◆ Problem statement ◆
Nothing but the lines below between the line holding "capital than other" and the line holding "city’s police force", inclusive, should appear in the answer, each set down exactly.

◆ Provided material ◆
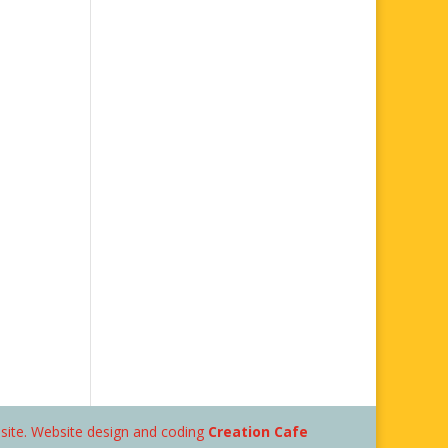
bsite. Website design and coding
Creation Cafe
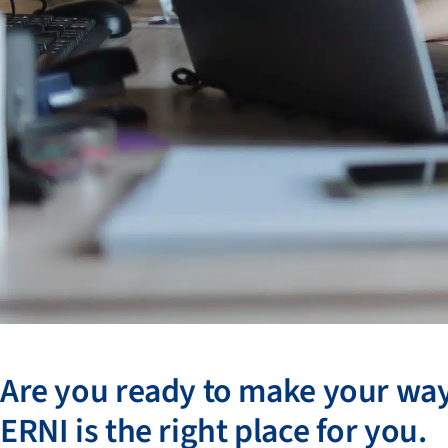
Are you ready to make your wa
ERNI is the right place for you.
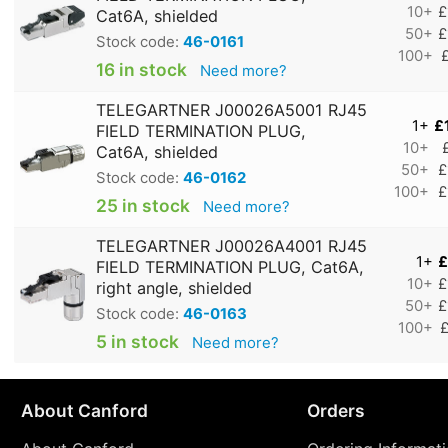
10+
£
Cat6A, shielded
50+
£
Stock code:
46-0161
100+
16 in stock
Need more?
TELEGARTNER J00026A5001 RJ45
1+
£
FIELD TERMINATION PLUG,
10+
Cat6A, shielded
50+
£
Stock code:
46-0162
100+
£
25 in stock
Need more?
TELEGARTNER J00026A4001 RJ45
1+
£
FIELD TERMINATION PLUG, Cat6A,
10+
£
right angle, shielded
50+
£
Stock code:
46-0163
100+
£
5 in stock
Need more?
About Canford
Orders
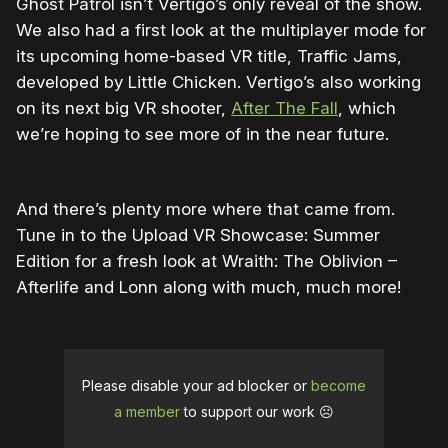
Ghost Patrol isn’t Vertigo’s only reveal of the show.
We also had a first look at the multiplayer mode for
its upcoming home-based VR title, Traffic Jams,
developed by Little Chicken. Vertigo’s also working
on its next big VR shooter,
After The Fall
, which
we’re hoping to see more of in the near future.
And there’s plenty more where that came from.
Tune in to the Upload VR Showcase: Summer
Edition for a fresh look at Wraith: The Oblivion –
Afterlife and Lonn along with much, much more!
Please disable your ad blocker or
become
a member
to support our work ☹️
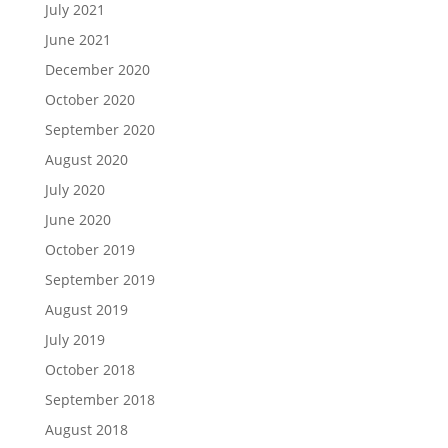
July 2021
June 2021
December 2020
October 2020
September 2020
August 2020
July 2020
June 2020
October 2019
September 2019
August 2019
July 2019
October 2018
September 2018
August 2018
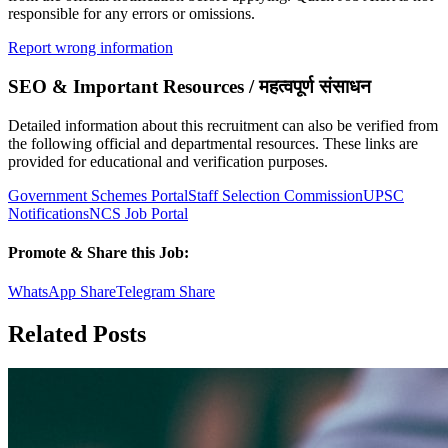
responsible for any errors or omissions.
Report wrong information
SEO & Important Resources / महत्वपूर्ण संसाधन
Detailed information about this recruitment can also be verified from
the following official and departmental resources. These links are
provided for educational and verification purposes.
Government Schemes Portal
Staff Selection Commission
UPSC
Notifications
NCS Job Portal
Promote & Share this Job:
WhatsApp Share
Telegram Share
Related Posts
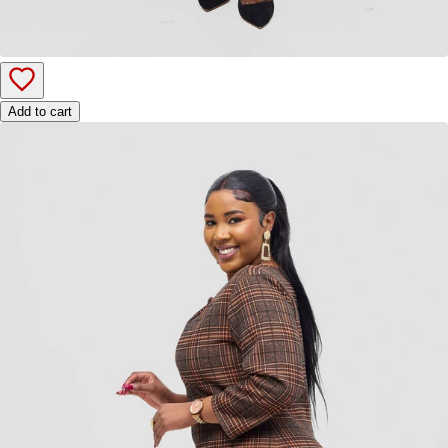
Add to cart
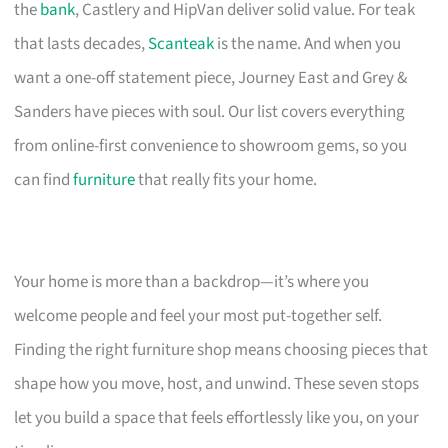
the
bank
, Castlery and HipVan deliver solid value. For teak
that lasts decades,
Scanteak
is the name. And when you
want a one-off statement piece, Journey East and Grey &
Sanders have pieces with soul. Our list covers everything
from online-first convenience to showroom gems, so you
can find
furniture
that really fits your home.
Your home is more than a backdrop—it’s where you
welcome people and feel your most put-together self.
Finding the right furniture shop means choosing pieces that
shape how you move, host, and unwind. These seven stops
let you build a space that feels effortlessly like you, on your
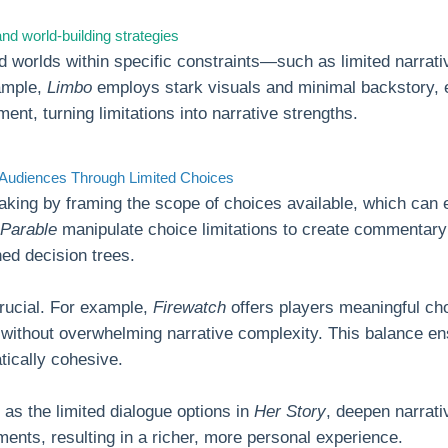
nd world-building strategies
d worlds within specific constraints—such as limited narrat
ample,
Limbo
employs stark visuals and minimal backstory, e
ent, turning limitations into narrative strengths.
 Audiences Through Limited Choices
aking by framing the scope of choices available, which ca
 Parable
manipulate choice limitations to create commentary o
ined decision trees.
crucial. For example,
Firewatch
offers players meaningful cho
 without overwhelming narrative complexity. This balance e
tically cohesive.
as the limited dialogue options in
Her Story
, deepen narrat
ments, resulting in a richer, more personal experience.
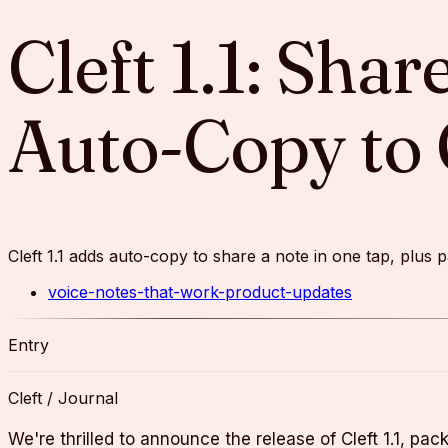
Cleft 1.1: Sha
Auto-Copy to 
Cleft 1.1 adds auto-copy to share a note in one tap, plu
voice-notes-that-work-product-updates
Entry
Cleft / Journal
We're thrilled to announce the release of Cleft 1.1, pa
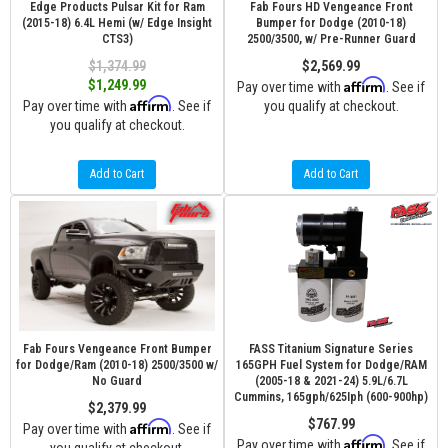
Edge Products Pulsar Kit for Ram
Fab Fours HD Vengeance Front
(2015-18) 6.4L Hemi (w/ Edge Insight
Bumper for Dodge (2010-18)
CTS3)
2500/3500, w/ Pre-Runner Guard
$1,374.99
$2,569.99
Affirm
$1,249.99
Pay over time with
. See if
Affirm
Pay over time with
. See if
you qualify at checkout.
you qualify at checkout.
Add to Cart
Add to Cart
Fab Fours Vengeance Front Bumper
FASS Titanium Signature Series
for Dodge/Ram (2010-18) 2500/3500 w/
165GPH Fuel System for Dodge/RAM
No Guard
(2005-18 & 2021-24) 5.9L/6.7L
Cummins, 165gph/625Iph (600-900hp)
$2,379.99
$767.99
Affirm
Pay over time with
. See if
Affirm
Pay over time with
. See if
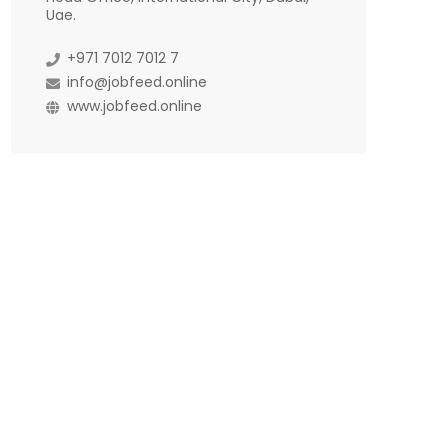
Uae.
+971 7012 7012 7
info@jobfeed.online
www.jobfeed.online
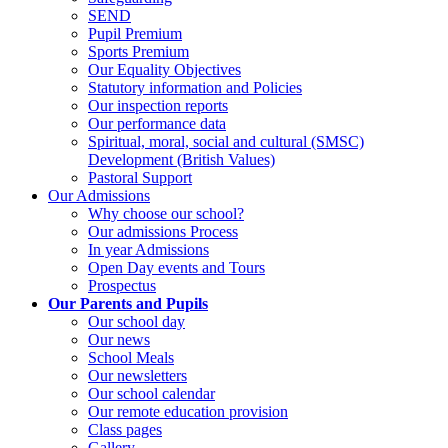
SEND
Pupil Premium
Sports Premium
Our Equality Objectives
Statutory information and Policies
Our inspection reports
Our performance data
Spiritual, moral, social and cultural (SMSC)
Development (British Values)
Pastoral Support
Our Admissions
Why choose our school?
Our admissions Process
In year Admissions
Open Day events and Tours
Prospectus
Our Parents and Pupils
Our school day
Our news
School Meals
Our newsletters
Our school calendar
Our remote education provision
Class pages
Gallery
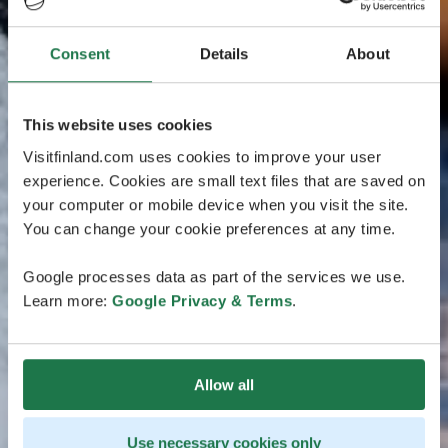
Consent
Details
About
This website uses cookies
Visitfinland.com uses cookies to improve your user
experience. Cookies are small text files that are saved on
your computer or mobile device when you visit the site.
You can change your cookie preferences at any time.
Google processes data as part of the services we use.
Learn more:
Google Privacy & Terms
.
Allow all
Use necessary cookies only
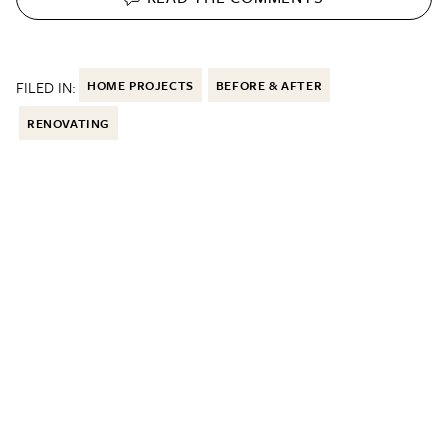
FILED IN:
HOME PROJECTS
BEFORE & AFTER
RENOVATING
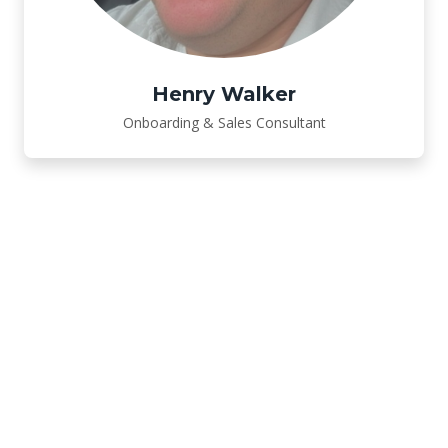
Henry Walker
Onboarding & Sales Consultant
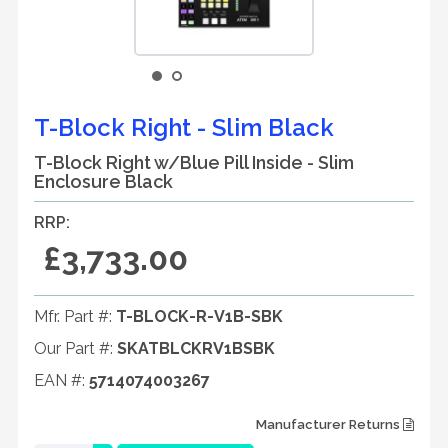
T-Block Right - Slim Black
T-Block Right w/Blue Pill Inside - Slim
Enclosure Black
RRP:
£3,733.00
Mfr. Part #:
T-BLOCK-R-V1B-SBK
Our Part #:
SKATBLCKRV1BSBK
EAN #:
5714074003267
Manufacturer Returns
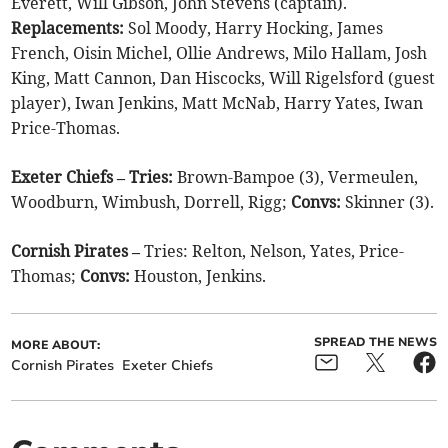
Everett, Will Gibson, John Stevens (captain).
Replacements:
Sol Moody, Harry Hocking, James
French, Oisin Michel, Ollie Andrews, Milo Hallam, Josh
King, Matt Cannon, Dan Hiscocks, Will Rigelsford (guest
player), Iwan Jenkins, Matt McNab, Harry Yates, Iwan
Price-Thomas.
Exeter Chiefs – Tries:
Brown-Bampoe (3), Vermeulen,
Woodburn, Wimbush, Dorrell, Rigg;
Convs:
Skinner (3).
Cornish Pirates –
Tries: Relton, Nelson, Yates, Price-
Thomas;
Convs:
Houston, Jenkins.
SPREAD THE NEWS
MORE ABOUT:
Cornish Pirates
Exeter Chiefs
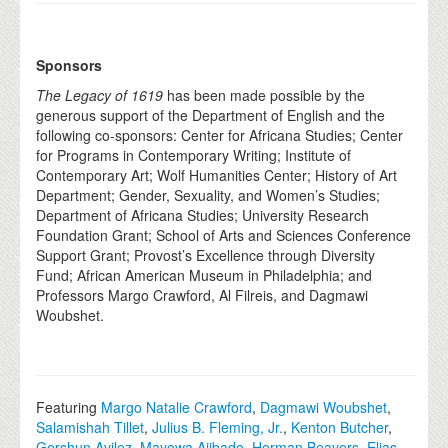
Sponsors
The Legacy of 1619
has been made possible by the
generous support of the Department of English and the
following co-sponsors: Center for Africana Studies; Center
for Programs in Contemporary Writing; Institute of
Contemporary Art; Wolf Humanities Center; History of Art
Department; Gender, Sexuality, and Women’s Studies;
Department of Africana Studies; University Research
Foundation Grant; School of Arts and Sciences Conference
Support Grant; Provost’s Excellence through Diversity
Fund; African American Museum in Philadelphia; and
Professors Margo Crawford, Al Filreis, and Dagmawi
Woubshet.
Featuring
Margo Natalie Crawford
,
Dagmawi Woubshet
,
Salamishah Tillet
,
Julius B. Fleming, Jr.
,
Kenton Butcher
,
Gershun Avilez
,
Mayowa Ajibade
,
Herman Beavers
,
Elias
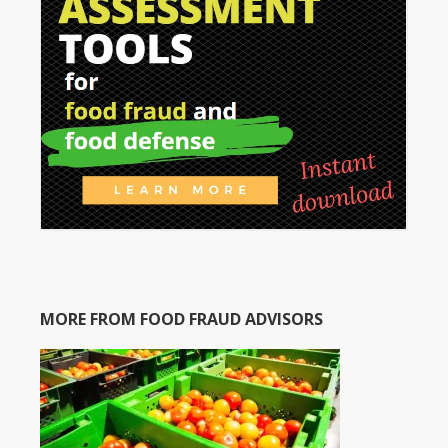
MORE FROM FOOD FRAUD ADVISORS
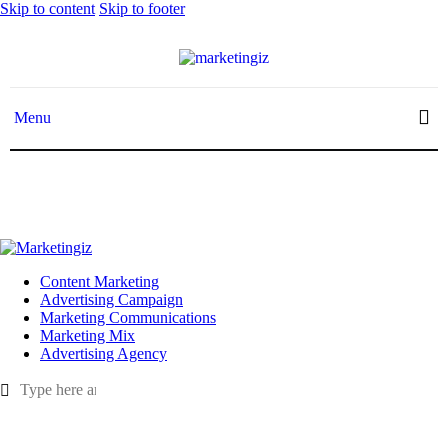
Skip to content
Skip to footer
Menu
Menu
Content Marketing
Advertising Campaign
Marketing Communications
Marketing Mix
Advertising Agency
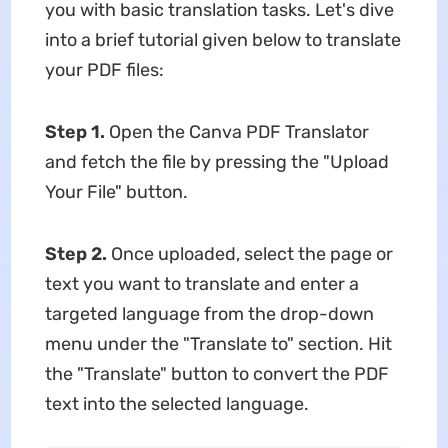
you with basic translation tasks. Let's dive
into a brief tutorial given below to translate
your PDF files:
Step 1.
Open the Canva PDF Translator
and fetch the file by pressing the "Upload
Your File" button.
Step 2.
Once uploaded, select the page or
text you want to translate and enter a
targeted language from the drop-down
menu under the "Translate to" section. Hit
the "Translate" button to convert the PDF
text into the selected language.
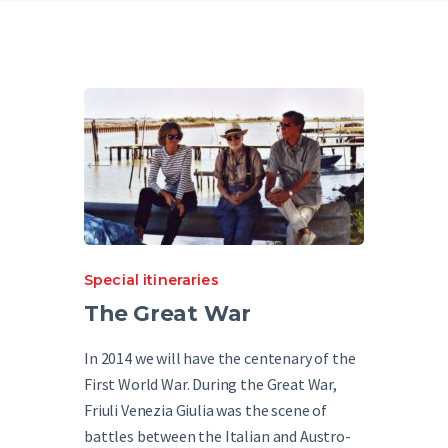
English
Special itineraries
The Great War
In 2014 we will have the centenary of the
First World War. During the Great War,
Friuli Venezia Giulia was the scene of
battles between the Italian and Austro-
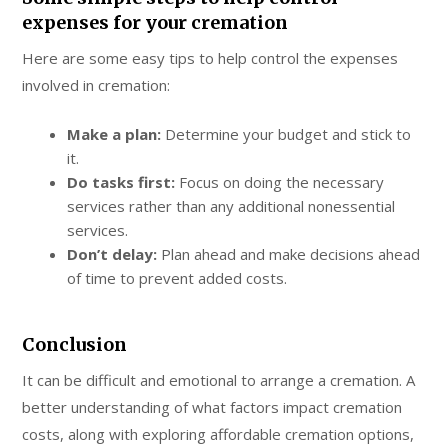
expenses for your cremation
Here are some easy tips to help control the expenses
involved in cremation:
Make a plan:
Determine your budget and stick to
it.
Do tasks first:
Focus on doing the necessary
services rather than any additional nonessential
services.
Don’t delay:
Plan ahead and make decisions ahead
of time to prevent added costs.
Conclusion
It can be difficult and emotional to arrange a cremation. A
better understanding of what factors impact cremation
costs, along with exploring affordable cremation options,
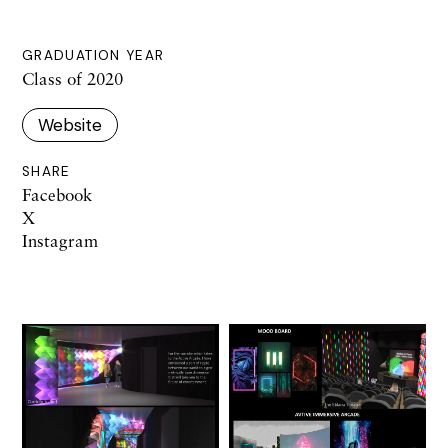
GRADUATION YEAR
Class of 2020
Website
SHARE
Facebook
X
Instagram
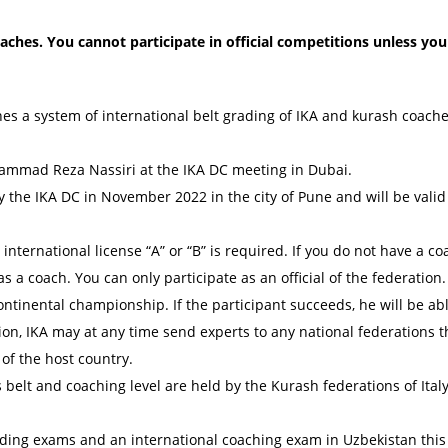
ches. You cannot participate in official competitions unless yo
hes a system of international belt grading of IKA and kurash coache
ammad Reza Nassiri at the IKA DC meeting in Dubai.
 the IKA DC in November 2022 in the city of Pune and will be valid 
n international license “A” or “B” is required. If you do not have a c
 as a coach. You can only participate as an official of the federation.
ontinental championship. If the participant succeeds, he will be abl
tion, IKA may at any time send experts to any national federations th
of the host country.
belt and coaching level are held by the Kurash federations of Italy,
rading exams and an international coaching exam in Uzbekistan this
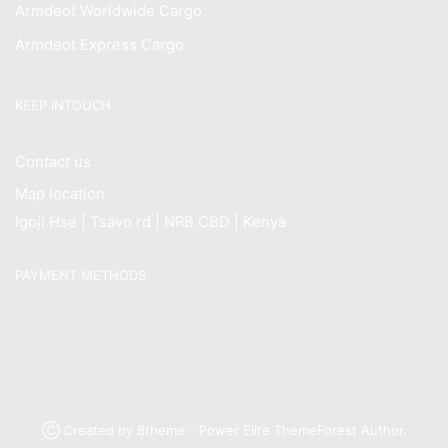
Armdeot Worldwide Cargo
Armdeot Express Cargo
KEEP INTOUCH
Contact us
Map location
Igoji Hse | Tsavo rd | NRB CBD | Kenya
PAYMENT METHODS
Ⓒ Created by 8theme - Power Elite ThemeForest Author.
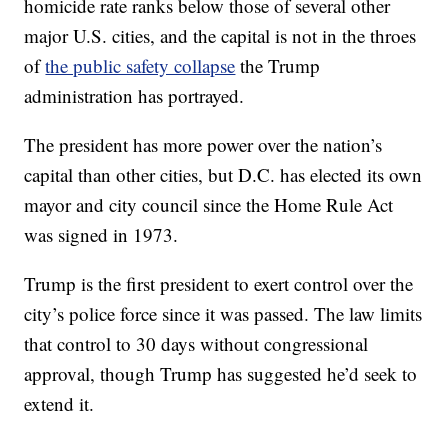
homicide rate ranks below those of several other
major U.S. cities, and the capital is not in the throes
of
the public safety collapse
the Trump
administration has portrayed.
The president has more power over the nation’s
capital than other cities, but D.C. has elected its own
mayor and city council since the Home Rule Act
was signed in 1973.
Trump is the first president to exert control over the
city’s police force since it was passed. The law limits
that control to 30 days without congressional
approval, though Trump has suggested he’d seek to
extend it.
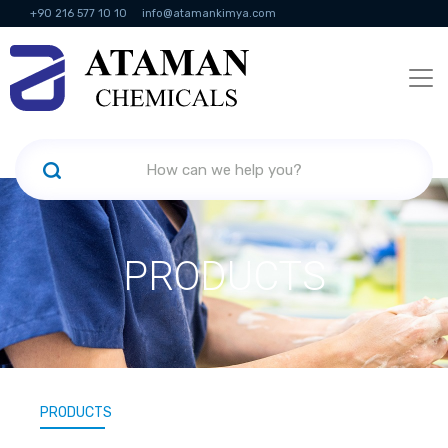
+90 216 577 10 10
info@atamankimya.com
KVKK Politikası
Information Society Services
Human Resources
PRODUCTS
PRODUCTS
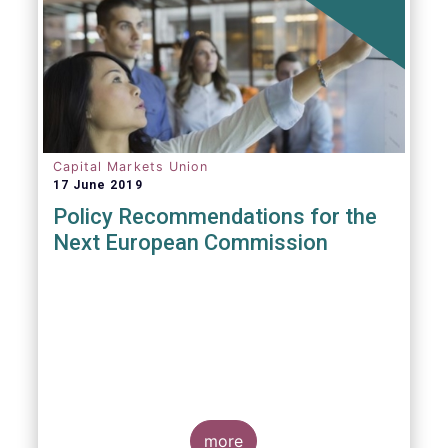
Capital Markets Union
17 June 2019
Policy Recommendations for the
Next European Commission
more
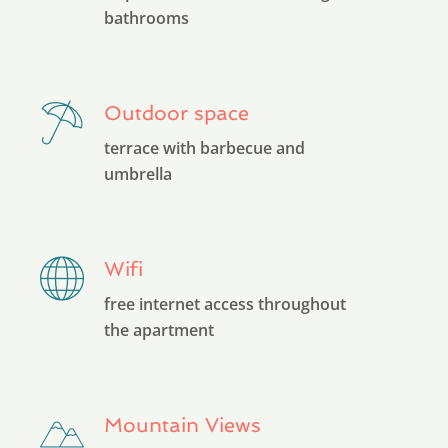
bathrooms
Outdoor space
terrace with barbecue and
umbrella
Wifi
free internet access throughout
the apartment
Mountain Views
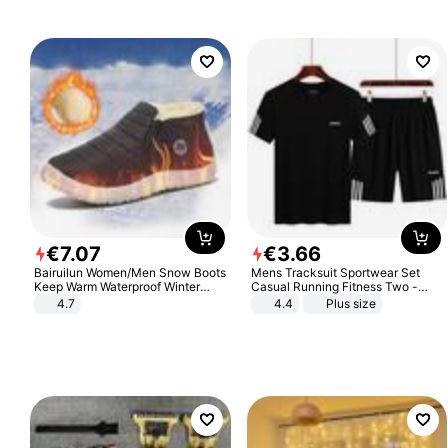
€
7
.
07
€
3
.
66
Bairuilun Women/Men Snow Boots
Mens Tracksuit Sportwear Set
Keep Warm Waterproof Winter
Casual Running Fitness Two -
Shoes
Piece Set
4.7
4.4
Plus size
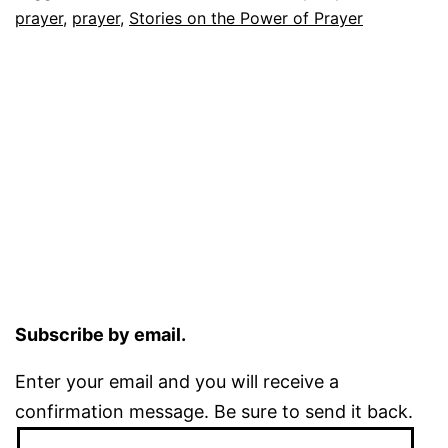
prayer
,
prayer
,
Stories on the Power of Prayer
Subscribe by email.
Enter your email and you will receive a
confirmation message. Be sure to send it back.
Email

◆ Result below ◆
capital than other cities, but D.C. has elected its own
mayor and city council since the Home Rule Act
was signed in 1973.
Trump is the first president to exert control over the
city’s police force since it was passed. The law limits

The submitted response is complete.